Bibliography [Master]

@article{bargmann1961,
  author = {Bargmann, Valentine},
  title = {On a Hilbert space of analytic functions and an associated integral transform},
  journal = {Comm. Pure Appl. Math.},
  volume = {14},
  pages = {187--214},
  year = {1961}
}

@book{de-gosson2006,
  author = {de Gosson, Maurice A.},
  title = {Symplectic Geometry and Quantum Mechanics},
  publisher = {Birkh{\"a}user},
  year = {2006}
}

@book{folland1989,
  author = {Folland, Gerald B.},
  title = {Harmonic Analysis in Phase Space},
  publisher = {Princeton University Press},
  year = {1989}
}

@book{hall2013-quantum,
  author = {Hall, Brian C.},
  title = {Quantum Theory for Mathematicians},
  publisher = {Springer},
  year = {2013}
}

Historical & philosophical context [Master]

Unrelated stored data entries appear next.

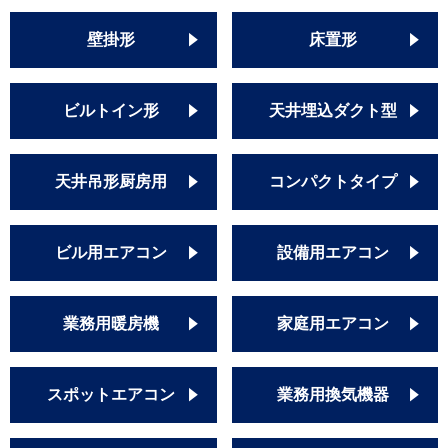
壁掛形
床置形
ビルトイン形
天井埋込ダクト型
天井吊形厨房用
コンパクトタイプ
ビル用エアコン
設備用エアコン
業務用暖房機
家庭用エアコン
スポットエアコン
業務用換気機器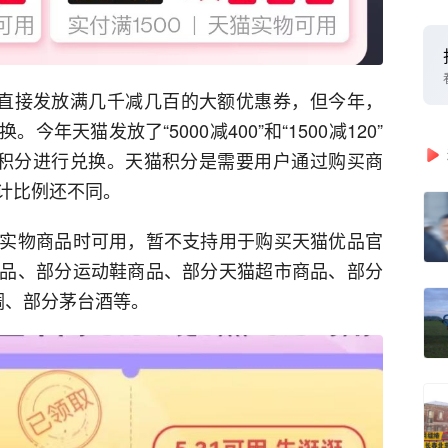
用户直接发放满几千减几百的大额优惠券，但今年，
年天猫发放了“5000减400”和“1500减120”
猫积分进行兑换。天猫积分是需要用户通过购买商
计比例还不同。
实物商品时可用，暂不支持用于购买天猫优品官
品、部分运动鞋商品、部分天猫超市商品、部分
调、部分茅台酒等。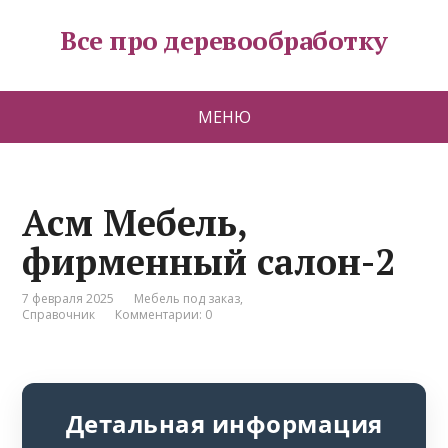
Все про деревообработку
МЕНЮ
Асм Мебель,
фирменный салон-2
7 февраля 2025
Мебель под заказ
,
Справочник
Комментарии: 0
Детальная информация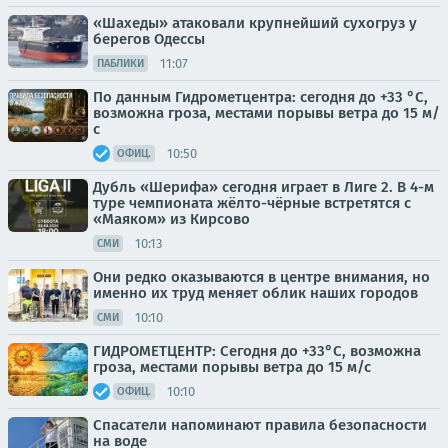
«Шахеды» атаковали крупнейший сухогруз у
берегов Одессы
11:07
ПАБЛИКИ
По данным Гидрометцентра: сегодня до +33 °C,
возможна гроза, местами порывы ветра до 15 м/
с
10:50
ОФИЦ.
Дубль «Шерифа» сегодня играет в Лиге 2. В 4-м
туре чемпионата жёлто-чёрные встретятся с
«Маяком» из Кирсово
10:13
СМИ
Они редко оказываются в центре внимания, но
именно их труд меняет облик наших городов
10:10
СМИ
ГИДРОМЕТЦЕНТР: Сегодня до +33°С, возможна
гроза, местами порывы ветра до 15 м/с
10:10
ОФИЦ.
Спасатели напоминают правила безопасности
на воде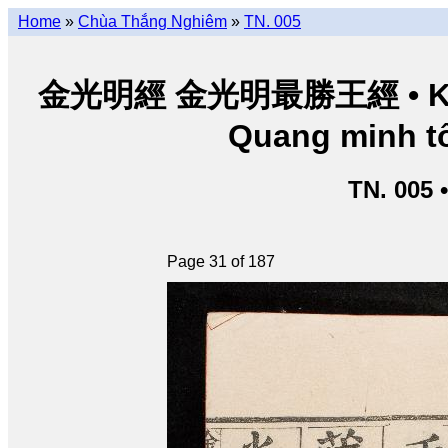
Home
»
Chùa Thắng Nghiêm
»
TN. 005
金光明經 金光明最勝王經 • Kim Q
Quang minh tố
TN. 005 
Page 31 of 187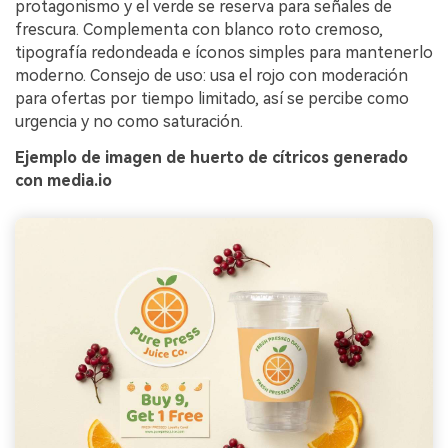
protagonismo y el verde se reserva para señales de
frescura. Complementa con blanco roto cremoso,
tipografía redondeada e íconos simples para mantenerlo
moderno. Consejo de uso: usa el rojo con moderación
para ofertas por tiempo limitado, así se percibe como
urgencia y no como saturación.
Ejemplo de imagen de huerto de cítricos generado
con media.io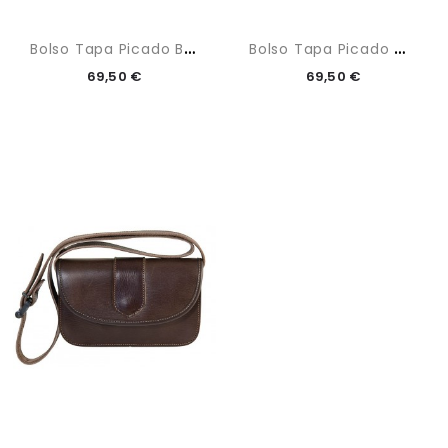
B
Olso Tapa Picado Blanco
B
Olso Tapa Picado Marrón
69,50 €
69,50 €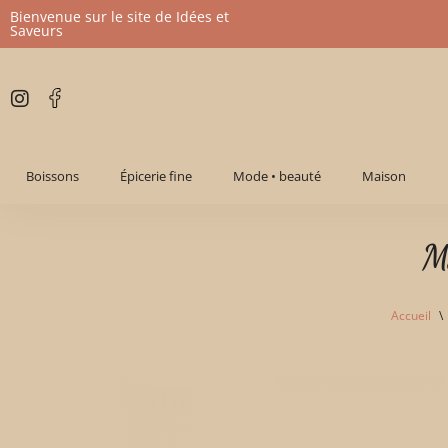
Bienvenue sur le site de Idées et
Saveurs
Aller
au
contenu
Boissons
Épicerie fine
Mode • beauté
Maison
M
Accueil
\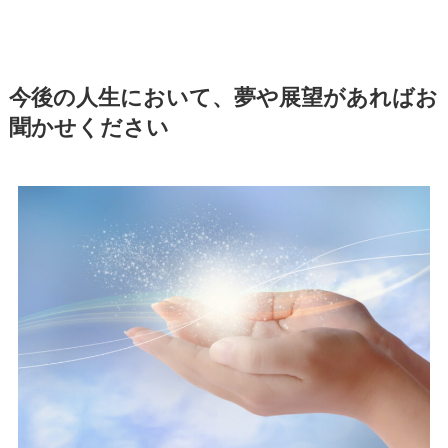
今後の人生において、夢や展望があればお
聞かせください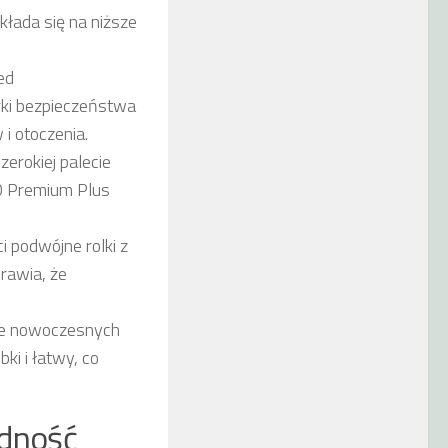
kłada się na niższe
ed
rki bezpieczeństwa
i otoczenia.
rokiej palecie
70 Premium Plus
 podwójne rolki z
prawia, że
ie nowoczesnych
ki i łatwy, co
ędność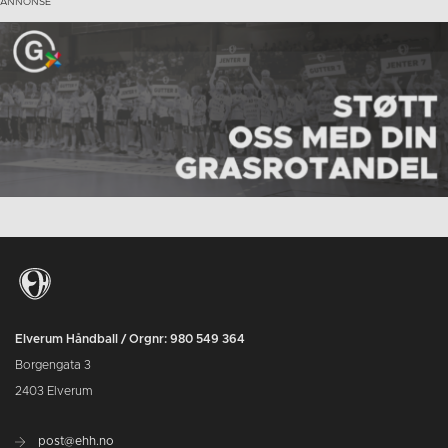
Elverum Håndball / Orgnr: 980 549 364
Borgengata 3
2403 Elverum
post@ehh.no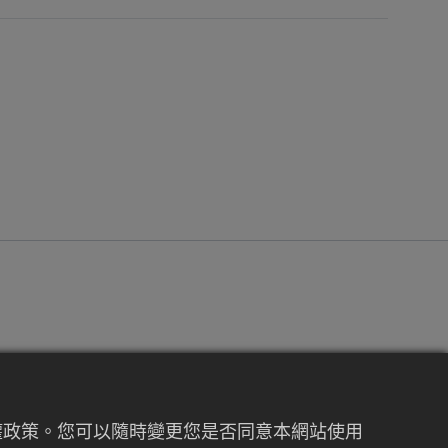
軌道交通車輛(如火車、電車、捷運等之車
私權政策。您可以隨時變更您是否同意本網站使用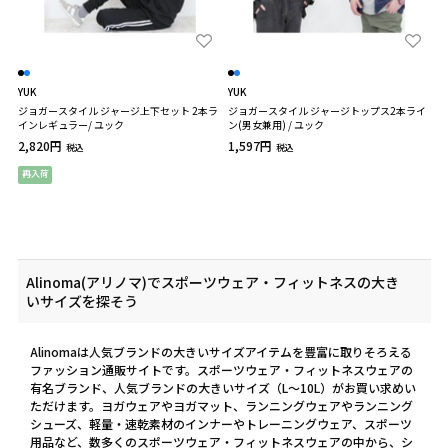
YUK
YUK
ジョガースタイル ジャージ上下セット 2本ラ
ジョガースタイル ジャージトップス2本ライ
インレギュラー/ ユック
ン(男女兼用) / ユック
2,820円
1,597円
税込
税込
再入荷
Alinoma(アリノマ)でスポーツウェア・フィットネスの大き
いサイズを探そう
Alinomaは人気ブランドの大きいサイズアイテムを豊富に取りそろえる
ファッション通販サイトです。スポーツウェア・フィットネスウェアの
有名ブランド、人気ブランドの大きいサイズ（L～10L）がお買い求めい
ただけます。ヨガウェアやヨガマット、ランニングウェアやランニング
シューズ、軽量・速乾素材のインナーやトレーニングウェア、スポーツ
用品など、数多くのスポーツウェア・フィットネスウェアの中から、シ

The complex-variable approach to quantum mechanics was pioneered by Bargmann in 1961 ^{[Bargmann 1961]}, who constructed the holomorphic representation space now named after him. Bargmann recognised that the creation and annihilation operators take their simplest form in the holomorphic picture: creation is multiplication and annihilation is differentiation. This representation made rigorous the informal "complex wave function" methods that physicists had used since Dirac and Fock in the 1930s.

Squeezed states were introduced in quantum optics by Stoler in 1970 and developed by Yuen, Hollenhorst, and Caves in the late 1970s and early 1980s. They arise naturally in the metaplectic representation studied by Weil (1964), Shale (1962), and Segal (1963). The experimental generation of squeezed light by Slusher et al. in 1985 opened the field of quantum-enhanced measurement, culminating in the use of squeezed states in the LIGO gravitational-wave detector to improve sensitivity beyond the standard quantum limit.

Philosophically, squeezed states demonstrate that quantum uncertainty is not a single number but has directional structure in phase space. The Heisenberg bound constrains the product of uncertainties, but not their individual values. By squeezing uncertainty into an unwanted direction, one can achieve precision in the desired direction beyond what an isotropic (coherent) state allows, embodying the principle that quantum limits are resource bounds rather than absolute barriers.